• _What the task requires_
Retype each of the records below exactly, leaving the pictures out.

• _Data provided_
++++++++++++++++++++
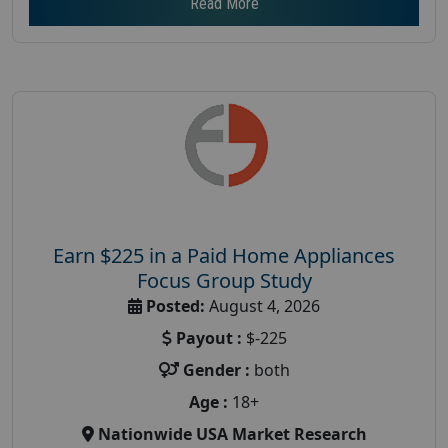
Read More
Earn $225 in a Paid Home Appliances
Focus Group Study
Posted:
August 4, 2026
Payout :
$-225
Gender :
both
Age :
18+
Nationwide USA Market Research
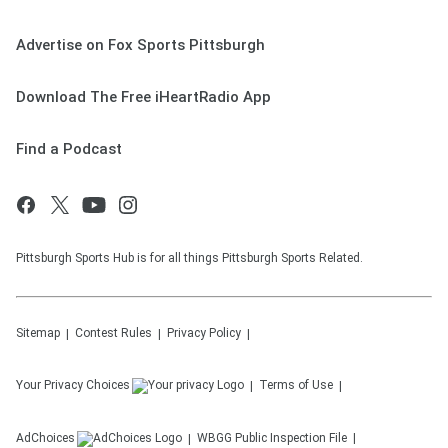
Advertise on Fox Sports Pittsburgh
Download The Free iHeartRadio App
Find a Podcast
Pittsburgh Sports Hub is for all things Pittsburgh Sports Related.
Sitemap
Contest Rules
Privacy Policy
Your Privacy Choices
Terms of Use
AdChoices
WBGG
Public Inspection File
++++++++++++++++++++
• _Answer to this exercise_
Read More
Earn $225 in a Paid Home Appliances
Focus Group Study
Posted:
August 4, 2026
Payout :
$-225
Gender :
both
Age :
18+
Nationwide USA Market Research
Advertise on Fox Sports Pittsburgh
Download The Free iHeartRadio App
Find a Podcast
Pittsburgh Sports Hub is for all things Pittsburgh Sports Related.
Sitemap
Contest Rules
Privacy Policy
Your Privacy Choices
Terms of Use
AdChoices
WBGG
Public Inspection File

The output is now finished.